The data that follows must be transcribed in full and exactly, minus the pictures.

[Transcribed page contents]
◇ ◇ ◇ ◇ ◇ ◇ ◇

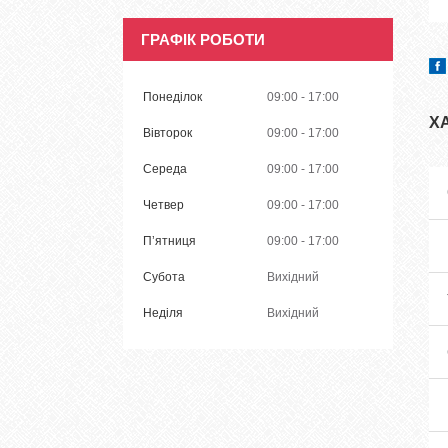
ГРАФІК РОБОТИ
Понеділок
09:00
17:00
Х
Вівторок
09:00
17:00
Середа
09:00
17:00
Четвер
09:00
17:00
Пʼятниця
09:00
17:00
Субота
Вихідний
Неділя
Вихідний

◇ ◇ ◇ ◇ ◇ ◇ ◇

RESPONSE TO THIS TASK
ГРАФІК РОБОТИ
Понеділок
09:00
17:00
Х
Вівторок
09:00
17:00
Середа
09:00
17:00
Четвер
09:00
17:00
Пʼятниця
09:00
17:00
Субота
Вихідний
Неділя
Вихідний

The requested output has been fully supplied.